WHAT IS NEEDED:
Take the data below. Output it exactly from its first line through the line containing "How Much Does a PhD Cost?".
______________________________
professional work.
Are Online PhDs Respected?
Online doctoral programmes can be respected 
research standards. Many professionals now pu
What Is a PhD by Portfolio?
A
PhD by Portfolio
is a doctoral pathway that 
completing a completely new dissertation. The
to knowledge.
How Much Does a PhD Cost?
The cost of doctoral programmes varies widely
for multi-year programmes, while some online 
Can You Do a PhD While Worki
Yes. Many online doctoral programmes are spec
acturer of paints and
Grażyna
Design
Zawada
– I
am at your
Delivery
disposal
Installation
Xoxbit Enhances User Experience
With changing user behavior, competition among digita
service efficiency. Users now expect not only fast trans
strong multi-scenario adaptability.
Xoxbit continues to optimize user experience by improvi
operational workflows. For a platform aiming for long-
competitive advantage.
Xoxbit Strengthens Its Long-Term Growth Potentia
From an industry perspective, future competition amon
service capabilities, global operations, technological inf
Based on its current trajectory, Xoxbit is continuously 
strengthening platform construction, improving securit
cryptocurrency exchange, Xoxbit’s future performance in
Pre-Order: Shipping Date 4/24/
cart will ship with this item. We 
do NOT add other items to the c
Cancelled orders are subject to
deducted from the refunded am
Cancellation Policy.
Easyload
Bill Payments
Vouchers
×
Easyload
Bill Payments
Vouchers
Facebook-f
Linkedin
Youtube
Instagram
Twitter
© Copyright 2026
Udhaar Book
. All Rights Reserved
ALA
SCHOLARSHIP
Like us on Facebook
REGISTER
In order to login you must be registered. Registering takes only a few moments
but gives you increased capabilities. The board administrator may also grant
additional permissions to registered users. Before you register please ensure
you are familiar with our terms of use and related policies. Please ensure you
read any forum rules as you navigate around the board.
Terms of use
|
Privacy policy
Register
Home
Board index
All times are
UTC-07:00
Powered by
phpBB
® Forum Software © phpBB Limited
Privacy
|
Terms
______________________________
EXPECTED ANSWER:
professional work.
Are Online PhDs Respected?
Online doctoral programmes can be respected 
research standards. Many professionals now pu
What Is a PhD by Portfolio?
A
PhD by Portfolio
is a doctoral pathway that 
completing a completely new dissertation. The
to knowledge.
How Much Does a PhD Cost?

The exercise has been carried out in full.